Good lighting schemes use the “light layers” idea of ​​general, ambient, and task lighting to create a consistent and productive lighting design. Of these three layers of light, task lighting is the essential light for any work-related activity, from reading and doing homework to cutting vegetables in the kitchen.

The best location for task lighting in any room is between your head and your work surface. Lighting in the center of the ceiling and directly above your head is a bad idea because your head will cast a shadow on your work surface.

Another common problem when considering task lighting is the “veil reflection” problem. This is lighting from above and directly in front of you, causing a glare reflection on your glossy magazine or glossy granite countertop.

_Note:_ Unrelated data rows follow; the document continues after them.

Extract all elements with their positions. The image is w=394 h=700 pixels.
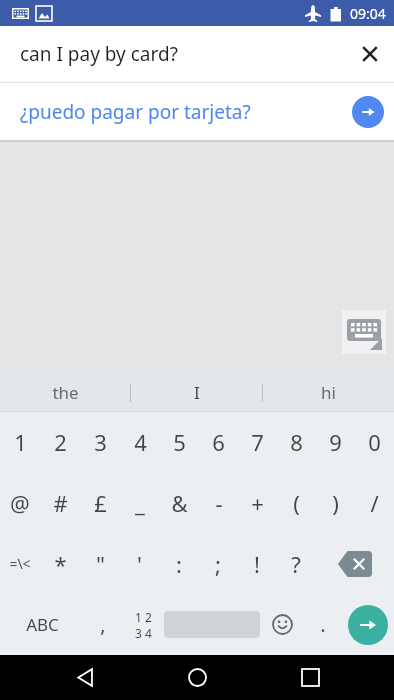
staticText: _	[135, 488, 145, 518]
staticText: .	[320, 611, 326, 638]
button[interactable]: 9	[316, 412, 355, 472]
button[interactable]: ?	[276, 533, 315, 594]
staticText: 9	[329, 427, 342, 457]
staticText: ¿puedo pagar por tarjeta?	[20, 99, 251, 125]
button[interactable]: &	[160, 472, 199, 533]
staticText: :	[176, 549, 182, 579]
button[interactable]: /	[355, 472, 394, 533]
staticText: 5	[173, 427, 186, 457]
button[interactable]: )	[316, 472, 355, 533]
staticText: ABC	[26, 613, 59, 636]
button[interactable]: Back	[57, 655, 113, 700]
staticText: I	[194, 381, 200, 404]
button[interactable]: @	[0, 472, 40, 533]
staticText: #	[53, 488, 68, 518]
staticText: 3 4	[135, 625, 152, 641]
staticText: 0	[368, 427, 381, 457]
staticText: 1 2	[135, 609, 152, 625]
staticText: 2	[54, 427, 67, 457]
button[interactable]: Recents	[282, 655, 338, 700]
button[interactable]: '	[120, 533, 159, 594]
button[interactable]: 7	[238, 412, 277, 472]
button[interactable]: :	[159, 533, 198, 594]
button[interactable]: (	[277, 472, 316, 533]
staticText: can I pay by card?	[20, 41, 178, 67]
button[interactable]: Clear	[346, 30, 394, 78]
staticText: the	[52, 381, 79, 404]
staticText: 6	[212, 427, 225, 457]
button[interactable]: Enter	[348, 605, 388, 645]
button[interactable]: =\<	[0, 533, 40, 594]
staticText: 09:04	[350, 4, 386, 23]
button[interactable]: 0	[355, 412, 394, 472]
button[interactable]: #	[40, 472, 80, 533]
button[interactable]: "	[80, 533, 120, 594]
button[interactable]: Use translation	[352, 96, 384, 128]
staticText: '	[137, 549, 142, 579]
button[interactable]: ;	[198, 533, 237, 594]
staticText: 8	[290, 427, 303, 457]
staticText: +	[251, 488, 264, 518]
button[interactable]: 4	[120, 412, 160, 472]
staticText: 4	[134, 427, 147, 457]
staticText: "	[96, 549, 105, 579]
staticText: -	[215, 488, 223, 518]
button[interactable]: the	[0, 374, 130, 411]
staticText: ;	[215, 549, 221, 579]
staticText: ,	[100, 611, 106, 638]
button[interactable]: hi	[263, 374, 394, 411]
staticText: 1	[14, 427, 27, 457]
staticText: hi	[321, 381, 336, 404]
button[interactable]: Change keyboard	[342, 310, 386, 354]
staticText: 7	[251, 427, 264, 457]
staticText: (	[293, 488, 300, 518]
staticText: /	[370, 488, 379, 518]
staticText: )	[332, 488, 339, 518]
staticText: £	[94, 488, 107, 518]
button[interactable]: ABC	[0, 594, 84, 655]
staticText: @	[10, 488, 30, 518]
staticText: 3	[94, 427, 107, 457]
staticText: !	[254, 549, 260, 579]
button[interactable]: 1	[0, 412, 40, 472]
staticText: ?	[291, 549, 301, 579]
button[interactable]: 6	[199, 412, 238, 472]
button[interactable]: .	[304, 594, 342, 655]
button[interactable]: 2	[40, 412, 80, 472]
button[interactable]: Home	[169, 655, 225, 700]
staticText: &	[171, 488, 188, 518]
staticText: *	[54, 549, 67, 579]
staticText: =\<	[9, 554, 31, 573]
button[interactable]: *	[40, 533, 80, 594]
button[interactable]: -	[199, 472, 238, 533]
button[interactable]: _	[120, 472, 160, 533]
button[interactable]: ,	[84, 594, 122, 655]
button[interactable]: Emoji	[260, 594, 304, 655]
button[interactable]: 5	[160, 412, 199, 472]
button[interactable]: !	[237, 533, 276, 594]
button[interactable]: 3	[80, 412, 120, 472]
button[interactable]: 8	[277, 412, 316, 472]
button[interactable]: +	[238, 472, 277, 533]
button[interactable]: I	[131, 374, 262, 411]
button[interactable]: £	[80, 472, 120, 533]
button[interactable]: Numbers	[122, 594, 164, 655]
button[interactable]: Backspace	[315, 533, 394, 594]
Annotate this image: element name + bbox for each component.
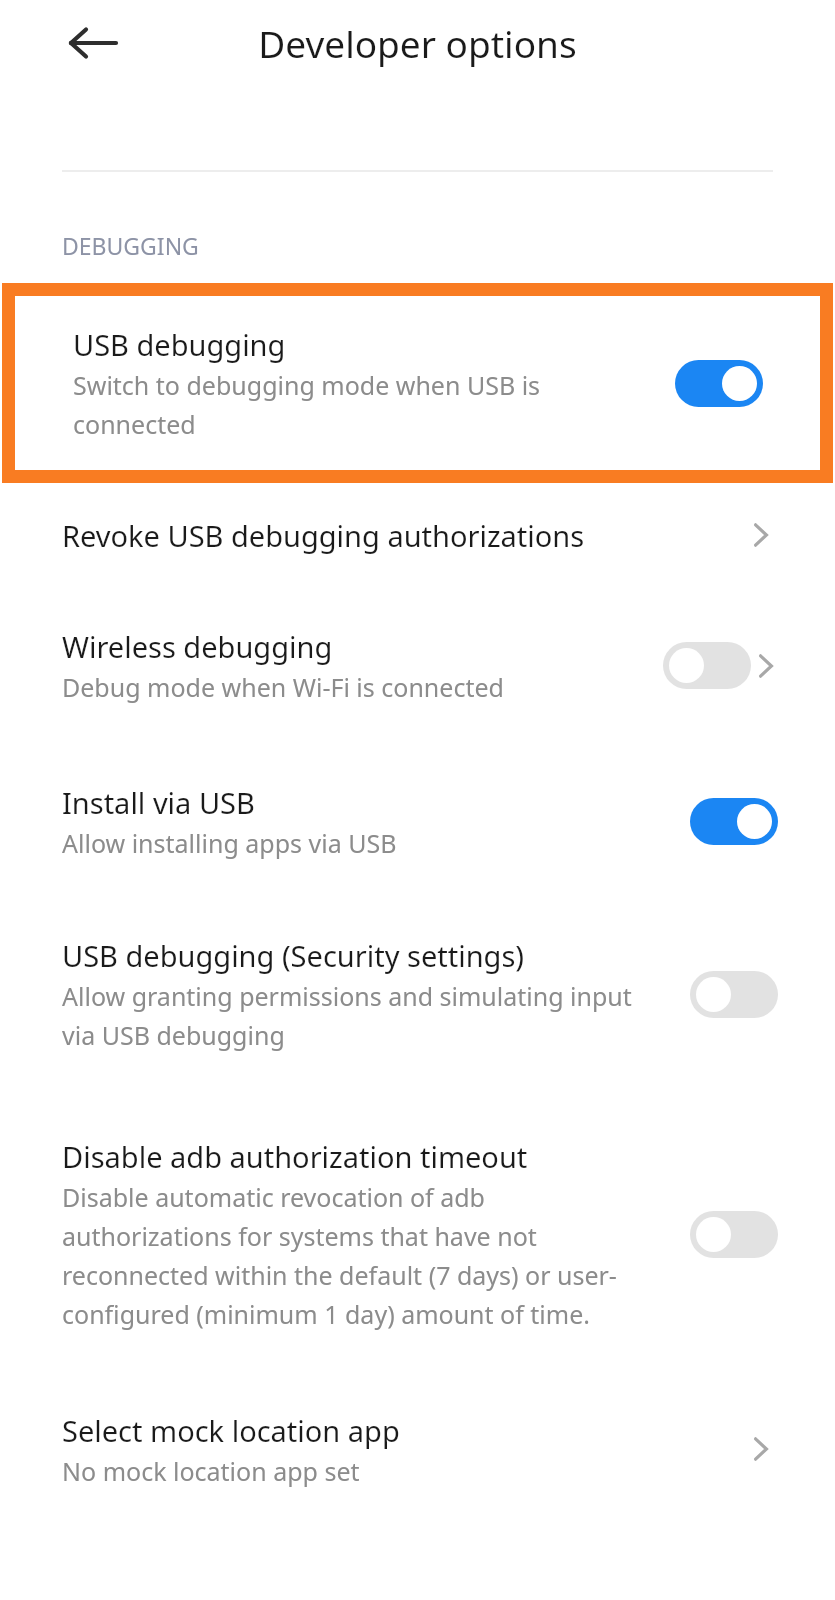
staticText: DEBUGGING <box>62 230 199 261</box>
staticText: Wireless debugging <box>62 627 333 666</box>
staticText: USB debugging (Security settings) <box>62 936 524 975</box>
button[interactable]: Toggle off <box>690 1211 778 1258</box>
staticText: Select mock location app <box>62 1411 400 1450</box>
staticText: Install via USB <box>62 783 255 822</box>
button[interactable]: Back <box>58 8 128 78</box>
button[interactable]: Toggle on <box>675 360 763 407</box>
button[interactable]: USB debugging (Security settings) <box>0 899 835 1089</box>
staticText: Debug mode when Wi-Fi is connected <box>62 670 504 704</box>
button[interactable]: Toggle on <box>690 798 778 845</box>
button[interactable]: Select mock location app <box>0 1379 835 1519</box>
button[interactable]: Disable adb authorization timeout <box>0 1089 835 1379</box>
staticText: Developer options <box>258 18 577 68</box>
button[interactable]: Toggle off <box>690 971 778 1018</box>
button[interactable]: Wireless debugging <box>0 587 835 744</box>
staticText: Allow installing apps via USB <box>62 826 397 860</box>
staticText: No mock location app set <box>62 1454 360 1488</box>
button[interactable]: USB debugging <box>15 296 820 470</box>
staticText: Disable adb authorization timeout <box>62 1137 528 1176</box>
staticText: Revoke USB debugging authorizations <box>62 516 585 555</box>
button[interactable]: Toggle off <box>663 642 751 689</box>
staticText: Disable automatic revocation of adb auth… <box>62 1180 625 1331</box>
button[interactable]: Revoke USB debugging authorizations <box>0 483 835 587</box>
staticText: Allow granting permissions and simulatin… <box>62 979 635 1052</box>
staticText: USB debugging <box>73 325 286 364</box>
staticText: Switch to debugging mode when USB is con… <box>73 368 620 441</box>
button[interactable]: Install via USB <box>0 744 835 899</box>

The solution here is to place a light source coming from one or both sides of the viewing angle. Light from the sides rather than directly from above directs the glare from the eyes better.

When it comes to task lighting, the kitchen is one of the most important rooms in the home. Kitchens aren’t just the gathering place for the modern family; it’s where everything gets done, even the homework mentioned above!

If I were to emphasize two more necessary design elements for lighting in the kitchen, they would be: 1) Under-cabinet lighting (this goes back to the lighting placement between the head and the work surface idea) and 2) Halogen points and pendants.

Under cabinet lighting is an important “layer” in the kitchen lighting scheme. This type of lighting provides an even layer of lighting across the countertop with no shadows or reflections. A common and easy way to provide this type is to use linear light strips mounted to the back of the cabinet underneath.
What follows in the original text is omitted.